Le soir même, il nous entraîna, Corto et moi, dans une taverne de la
ville, tenue par un Espagnol marié à une Mauresque. L’homme s’était
converti à l’islam et fournissait toutes sortes de renseignements à Don
Martin. Des femmes passaient entre les tables, un pichet de vin à la main, et
s’asseyaient près des clients, qu’ils fussent du fort espagnol ou chameliers.
Corto n’était pas en reste et s’affairait à se rapprocher de l’une d’elles. Tout
cela me rappelait l’atmosphère d’Alger. Nous n’en étions pas loin. Je me dis
que Don Martin de Cordoba, marquis de son état, ancien captif, avait des
penchants barbaresques.
Il se saisit d’une femme, la caressa, lui laissa un écu dans le corsage.
Celle-ci était Espagnole, des Baléares, venue tenter sa chance dans les
bagages du tavernier. J’étais à deux doigts de succomber moi aussi au désir
mais me retins.

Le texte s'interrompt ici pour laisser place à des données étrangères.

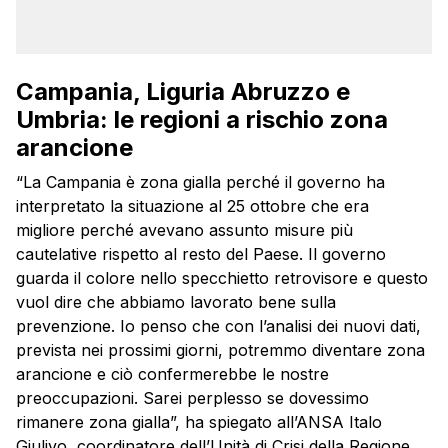
Campania, Liguria Abruzzo e
Umbria: le regioni a rischio zona
arancione
“La Campania è zona gialla perché il governo ha
interpretato la situazione al 25 ottobre che era
migliore perché avevano assunto misure più
cautelative rispetto al resto del Paese. Il governo
guarda il colore nello specchietto retrovisore e questo
vuol dire che abbiamo lavorato bene sulla
prevenzione. Io penso che con l’analisi dei nuovi dati,
prevista nei prossimi giorni, potremmo diventare zona
arancione e ciò confermerebbe le nostre
preoccupazioni. Sarei perplesso se dovessimo
rimanere zona gialla”, ha spiegato all’ANSA Italo
Giulivo, coordinatore dell’Unità di Crisi della Regione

Je pensai à Zorha et rêvai d’une maisonnée au bord de la
Méditerranée, côté chrétien ou côté mahométan, peu m’importait. Seules
comptaient la force des souvenirs et la vague de l’amour qui ne cessait de me
submerger, nuit et jour.
Chapitre 33

Les deux espions maures étaient maintenant partis depuis une semaine et
je tuais le temps en sillonnant la ville de long en large. Don Martin de
Cordoba me fit traverser la baie d’Oran un matin sur une petite embarcation,
une tartane espagnole, pour admirer la ville depuis le large. Un homme se
joignit à nous. À ma grande surprise, il était turc et se nommait Pir Gevhéri.
Il portait un manteau vert et une coiffe étrange, sorte de bonnet de feutre que
je n’avais encore jamais vu, sauf lors de visites dans les cours des maisons
algéroises.
— Mon ami est un poète soufi, dit Don Martin de Cordoba, protégé du
soleil par une petite toile de coton. Il vient du Caire.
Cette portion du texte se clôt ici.